In October, following the meeting, the President instructed the government and the Central Bank to work out the issues of regulating these new financial technologies. According to the documents published on the Kremlin website, this refers to the regulatory framework for ICOs, using a similar approach to IPOs. In addition, the Russian legislation is legalising terminology such as ‘distributed database’, ‘digital L/C’ (digital letter of credit), ‘digital bill of sale’, ‘cryptocurrency’, ‘token’, and ‘smart contract’. These are the issues that the Russian FinTech Association has worked on since 2016. This legalisation will allow the Association’s creation – MasterChain – to become a fully-functioning and legally-certified platform for any cryptocurrency applications.
It is likely that Bitcoin was conceptualised as a response to the global financial crisis, whose tenth anniversary the world will mark next year. It is symbolic that it is now, at a time when business and consumers have become more optimistic again, that governments and central banks are trying to legalise cryptocurrencies, thus opening up new horizons for financial innovation.
A brief history
According to the US Securities Act of 1933, a share includes an investment contract: a transaction or an instrument by which an investor can put in funds, expecting to receive profit in the future.

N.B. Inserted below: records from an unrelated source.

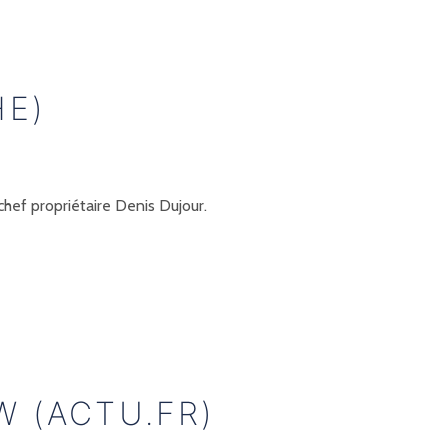
HE)
hef propriétaire Denis Dujour.
W (ACTU.FR)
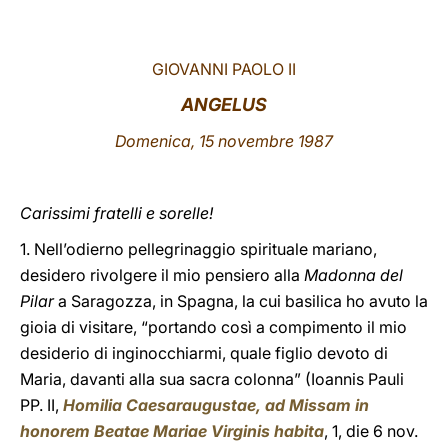
LATINE
GIOVANNI PAOLO II
ANGELUS
Domenica, 15 novembre 1987
Carissimi fratelli e sorelle!
1. Nell’odierno pellegrinaggio spirituale mariano,
desidero rivolgere il mio pensiero alla
Madonna del
Pilar
a Saragozza, in Spagna, la cui basilica ho avuto la
gioia di visitare, “portando così a compimento il mio
desiderio di inginocchiarmi, quale figlio devoto di
Maria, davanti alla sua sacra colonna” (Ioannis Pauli
PP. II,
Homilia Caesaraugustae, ad Missam in
honorem Beatae Mariae Virginis habita
, 1, die 6 nov.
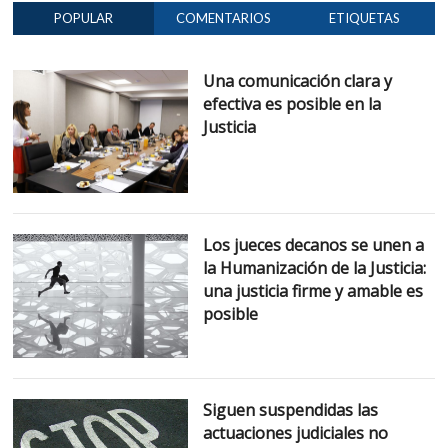
POPULAR
COMENTARIOS
ETIQUETAS
Una comunicación clara y
efectiva es posible en la
Justicia
Los jueces decanos se unen a
la Humanización de la Justicia:
una justicia firme y amable es
posible
Siguen suspendidas las
actuaciones judiciales no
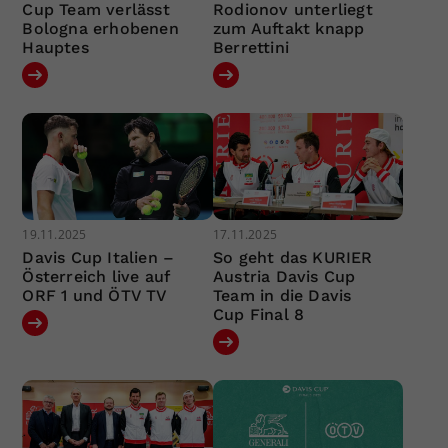
Cup Team verlässt
Rodionov unterliegt
Bologna erhobenen
zum Auftakt knapp
Hauptes
Berrettini
19.11.2025
17.11.2025
Davis Cup Italien –
So geht das KURIER
Österreich live auf
Austria Davis Cup
ORF 1 und ÖTV TV
Team in die Davis
Cup Final 8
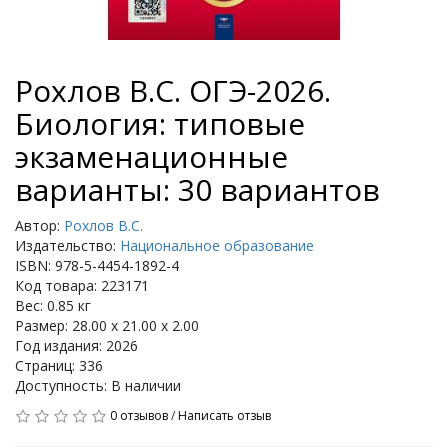
Рохлов В.С. ОГЭ-2026.
Биология: типовые
экзаменационные
варианты: 30 вариантов
Автор:
Рохлов В.С.
Издательство:
Национальное образование
ISBN: 978-5-4454-1892-4
Код товара: 223171
Вес: 0.85 кг
Размер: 28.00 x 21.00 x 2.00
Год издания: 2026
Страниц: 336
Доступность: В наличии
0 отзывов
/
Написать отзыв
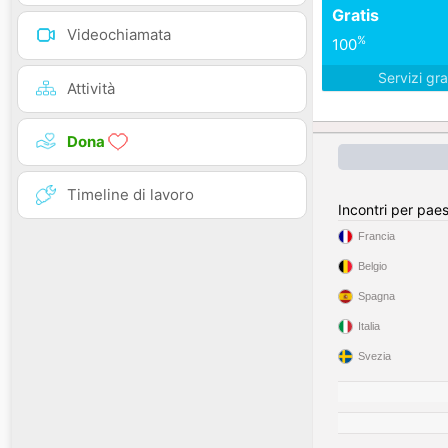
Gratis
Videochiamata
%
100
Servizi gra
Attività
Dona
Timeline di lavoro
Incontri per pae
Francia
Belgio
Spagna
Italia
Svezia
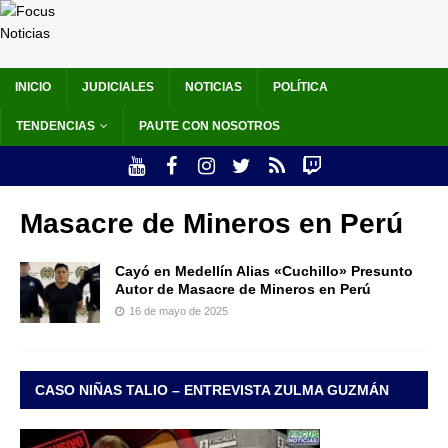
INICIO
JUDICIALES
NOTICIAS
POLÍTICA
TENDENCIAS
PAUTE CON NOSOTROS
Masacre de Mineros en Perú
Cayó en Medellín Alias «Cuchillo» Presunto
Autor de Masacre de Mineros en Perú
16 de mayo de 2025
CASO NIÑAS TALIO – ENTREVISTA ZULMA GUZMÁN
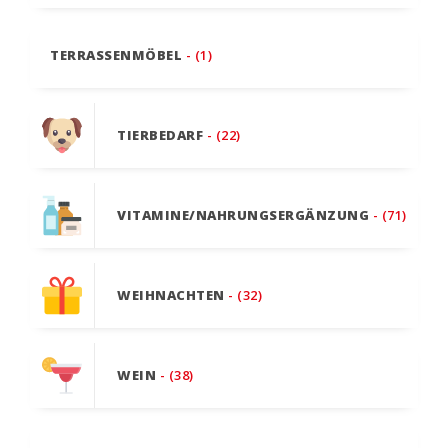
TERRASSENMÖBEL
- (1)
TIERBEDARF
- (22)
VITAMINE/NAHRUNGSERGÄNZUNG
- (71)
WEIHNACHTEN
- (32)
WEIN
- (38)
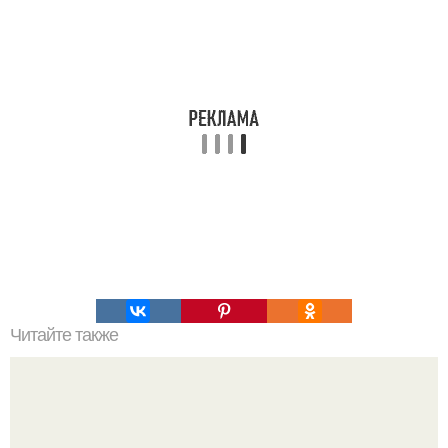
Читайте также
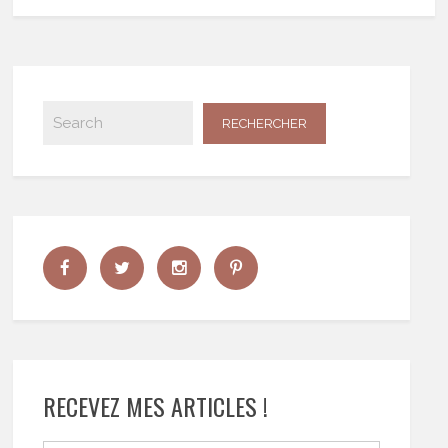
RECEVEZ MES ARTICLES !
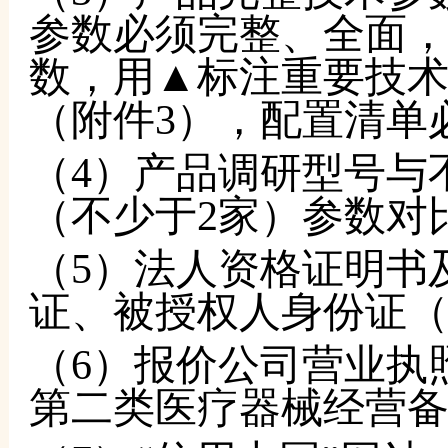
参数必须完整、全面
数，用▲标注重要技
（附件
3），配置清单
（
4）产品调研型号与
（不少于2家）参数对
（
5）法人资格证明书
证、被授权人身份证（
（
6）报价公司营业执
第二类医疗器械经营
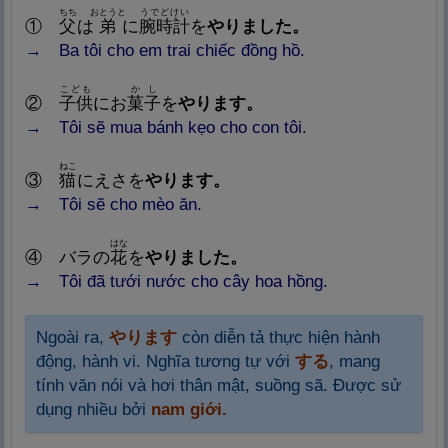
ちち
おとうと
うでどけい
①
父
は
弟
に
腕
時
計
を
やりました。
→ Ba tô
i cho em trai chiếc đồng hồ.
こども
かし
②
子
供
にお
菓
子
を
やります。
→ Tô
i sẽ mua bánh kẹo cho con tôi.
ねこ
③
猫
にえさを
やります。
→ Tô
i sẽ cho mèo ăn.
はな
④
バラの
花
を
やりました。
→ Tô
i đã tưới nước cho cây hoa hồng.
Ngoài ra,
やります
còn
diễn tả thực hiện hành
động, hành vi. Nghĩa tương tự với
する
, mang
tính văn nói và hơi thân mật, suồng sã. Được sử
dụng nhiều bởi
nam giới.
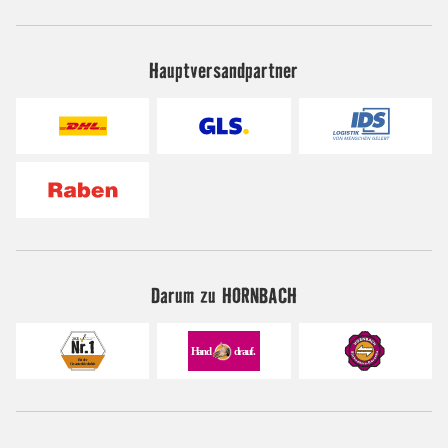
Hauptversandpartner
Darum zu HORNBACH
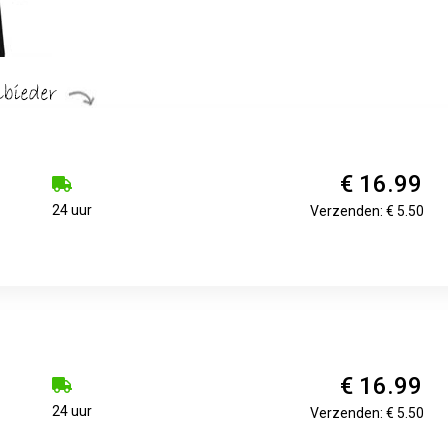
€ 16.99
24 uur
Verzenden: € 5.50
€ 16.99
24 uur
Verzenden: € 5.50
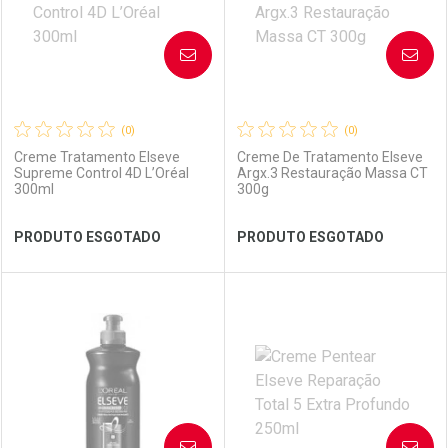
AVISE-ME
AVISE-ME
(0)
(0)
Creme Tratamento Elseve
Creme De Tratamento Elseve
Supreme Control 4D L’Oréal
Argx.3 Restauração Massa CT
300ml
300g
Ver Desconto Convênio
Ver Desconto Convênio
PRODUTO ESGOTADO
PRODUTO ESGOTADO
FECHAR
FECHAR
FEC
FEC
Laboratório
Por Menos
Laboratório
Por Menos
AVISE-ME
AVISE-ME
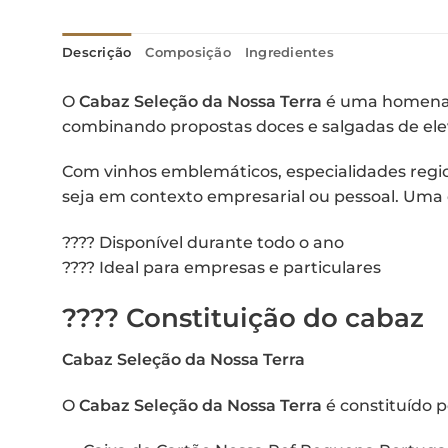
Descrição
Composição
Ingredientes
O
Cabaz Seleção da Nossa Terra
é uma homenage
combinando propostas doces e salgadas de eleva
Com vinhos emblemáticos, especialidades regio
seja em contexto empresarial ou pessoal. Uma 
???? Disponível durante todo o ano
???? Ideal para empresas e particulares
???? Constituição do cabaz
Cabaz Seleção da Nossa Terra
O
Cabaz Seleção da Nossa Terra
é constituído p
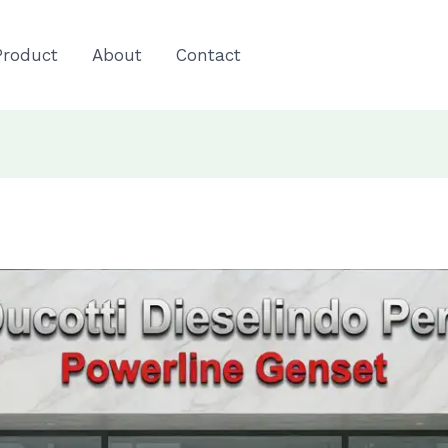
Product
About
Contact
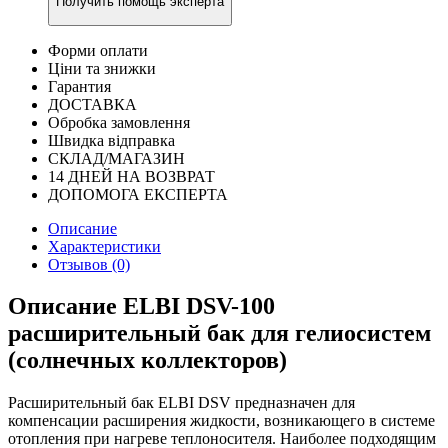
Получить помощь эксперта
Форми оплати
Ціни та знижки
Гарантия
ДОСТАВКА
Обробка замовлення
Швидка відправка
СКЛАД/МАГАЗИН
14 ДНЕЙ НА ВОЗВРАТ
ДОПОМОГА ЕКСПЕРТА
Описание
Характеристики
Отзывов (0)
Описание ELBI DSV-100
расширительный бак для гелиосистем
(солнечных коллекторов)
Расширительный бак ELBI DSV предназначен для
компенсации расширения жидкости, возникающего в системе
отопления при нагреве теплоносителя. Наиболее подходящим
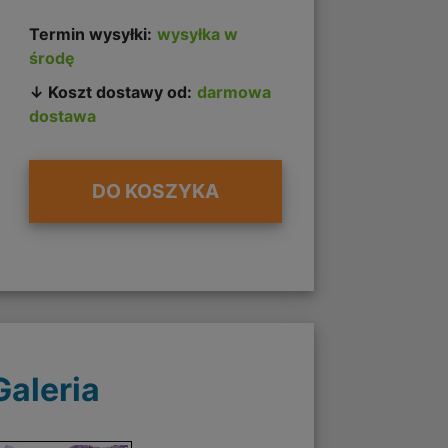
Termin wysyłki:
wysyłka w
środę
↓ Koszt dostawy od:
darmowa
dostawa
DO KOSZYKA
Galeria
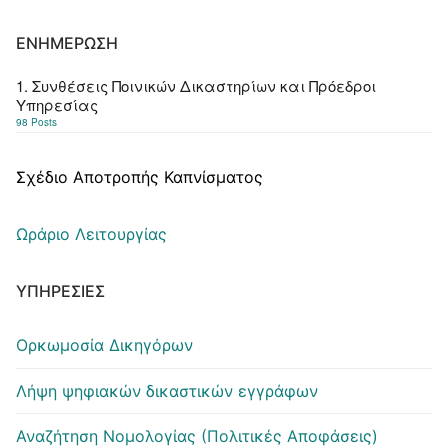
ΕΝΗΜΈΡΩΣΗ
1. Συνθέσεις Ποινικών Δικαστηρίων και Πρόεδροι
Υπηρεσίας
98 Posts
Σχέδιο Αποτροπής Καπνίσματος
Ωράριο Λειτουργίας
ΥΠΗΡΕΣΊΕΣ
Ορκωμοσία Δικηγόρων
Λήψη ψηφιακών δικαστικών εγγράφων
Αναζήτηση Νομολογίας (Πολιτικές Αποφάσεις)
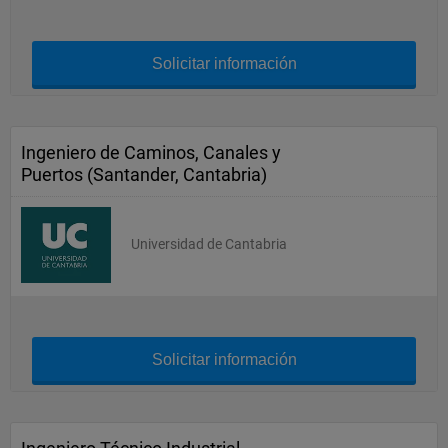
Solicitar información
Ingeniero de Caminos, Canales y
Puertos (Santander, Cantabria)
Universidad de Cantabria
Solicitar información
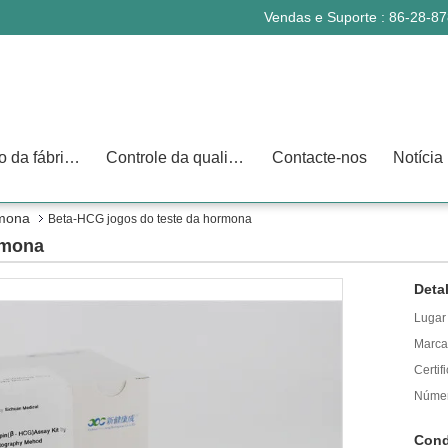
Vendas e Suporte :
86-28-8
Excursão da fábrica
Controle da qualidade
Contacte-nos
Notícia
rmona
Beta-HCG jogos do teste da hormona
rmona
Deta
Lugar
Marca
Certif
Númer
Cond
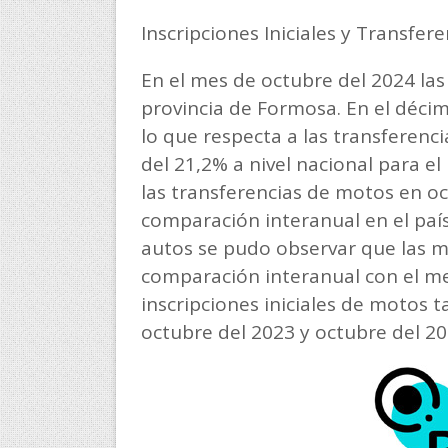
Inscripciones Iniciales y Transfer
En el mes de octubre del 2024 la
provincia de Formosa. En el déci
lo que respecta a las transferenc
del 21,2% a nivel nacional para 
las transferencias de motos en 
comparación interanual en el país.
autos se pudo observar que las 
comparación interanual con el me
inscripciones iniciales de motos
octubre del 2023 y octubre del 20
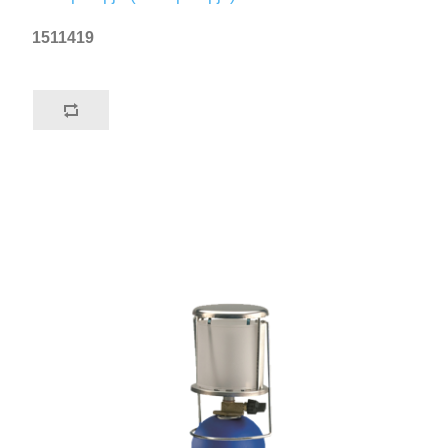
1511419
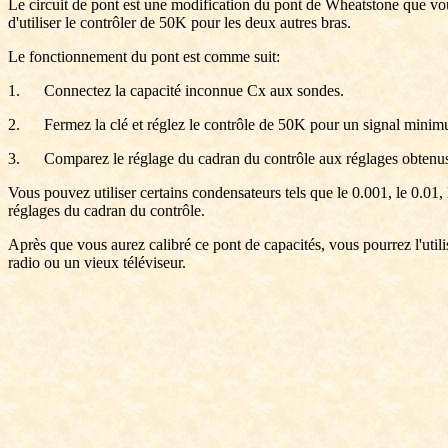
Le circuit de pont est une modification du pont de Wheatstone que vou
d'utiliser le contrôler de 50K pour les deux autres bras.
Le fonctionnement du pont est comme suit:
1. Connectez la capacité inconnue Cx aux sondes.
2. Fermez la clé et réglez le contrôle de 50K pour un signal minimu
3. Comparez le réglage du cadran du contrôle aux réglages obtenus
Vous pouvez utiliser certains condensateurs tels que le 0.001, le 0.01,
réglages du cadran du contrôle.
Après que vous aurez calibré ce pont de capacités, vous pourrez l'uti
radio ou un vieux téléviseur.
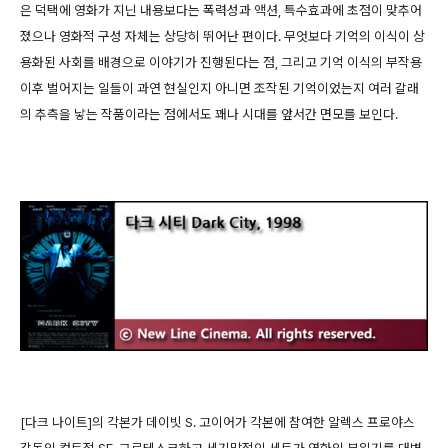
은 덕택에 영화가 지닌 내용보다는 폭력성과 액션, 특수효과에 초점이 맞추어
졌으나 영화적 구성 자체는 상당히 뛰어난 편이다. 무엇보다 기억의 이식이 상
용화된 사회를 배경으로 이야기가 진행된다는 점, 그리고 기억 이식의 부작용
이후 벌어지는 일들이 과연 현실인지 아니면 조작된 기억이었는지 여러 갈래
의 추측을 낳는 작품이라는 점에서도 꽤나 시대를 앞서간 면모를 보인다.
[다크 나이트]의 각본가 데이빗 S. 고이어가 각본에 참여한 알렉스 프로야스
감독의 컬트적 SF. 그로테스크하고 세기말적인 세트가 영화의 분위기를 대변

In 1946, the US Supreme Court heard the case of the Securities and Exchange Commission against W.J. Howey Co. This company owned extensive citrus groves in Florida, half of which it used itself. The other half it sold to third parties without agricultural experience. Many buyers did not even live in Florida. One of the conditions of the sales agreement was the lease of the plots by the new owners to Howey-in-the-Hills Service Inc, which then grew fruit on them.
Having reviewed the conditions of the agreement, the SEC concluded that they were investment contracts, not property transactions. The Supreme Court sided with the regulator and during the court case proposed a special test, which is now used in the US to test if a transaction is an investment contract or not.